── Supplied records ──

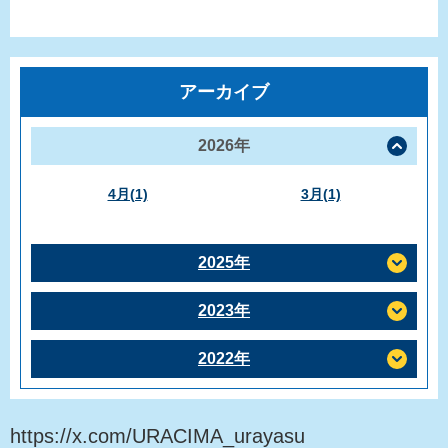
アーカイブ
2026年
4月(1)
3月(1)
2025年
2023年
2022年
https://x.com/URACIMA_urayasu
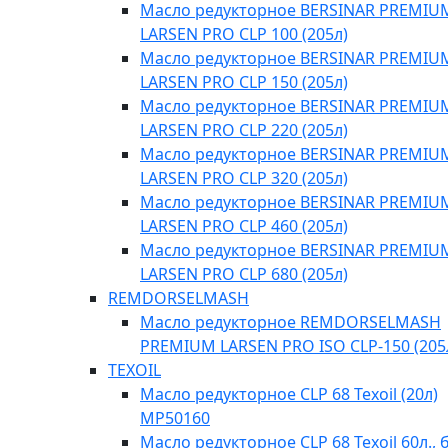
Масло редукторное BERSINAR PREMIU
LARSEN PRO CLP 100 (205л)
Масло редукторное BERSINAR PREMIU
LARSEN PRO CLP 150 (205л)
Масло редукторное BERSINAR PREMIU
LARSEN PRO CLP 220 (205л)
Масло редукторное BERSINAR PREMIU
LARSEN PRO CLP 320 (205л)
Масло редукторное BERSINAR PREMIU
LARSEN PRO CLP 460 (205л)
Масло редукторное BERSINAR PREMIU
LARSEN PRO CLP 680 (205л)
REMDORSELMASH
Масло редукторное REMDORSELMASH
PREMIUM LARSEN PRO ISO CLP-150 (205
TEXOIL
Масло редукторное CLP 68 Texoil (20л)
MP50160
Масло редукторное CLP 68 Texoil 60л.,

───

Action item
Without the images, output all the entries exactly as they stand.

Solution
アーカイブ
2026年
4月(1)
3月(1)
2025年
2023年
2022年
https://x.com/URACIMA_urayasu
Масло редукторное BERSINAR PREMIU
LARSEN PRO CLP 100 (205л)
Масло редукторное BERSINAR PREMIU
LARSEN PRO CLP 150 (205л)
Масло редукторное BERSINAR PREMIU
LARSEN PRO CLP 220 (205л)
Масло редукторное BERSINAR PREMIU
LARSEN PRO CLP 320 (205л)
Масло редукторное BERSINAR PREMIU
LARSEN PRO CLP 460 (205л)
Масло редукторное BERSINAR PREMIU
LARSEN PRO CLP 680 (205л)
REMDORSELMASH
Масло редукторное REMDORSELMASH
PREMIUM LARSEN PRO ISO CLP-150 (205
TEXOIL
Масло редукторное CLP 68 Texoil (20л)
MP50160
Масло редукторное CLP 68 Texoil 60л.,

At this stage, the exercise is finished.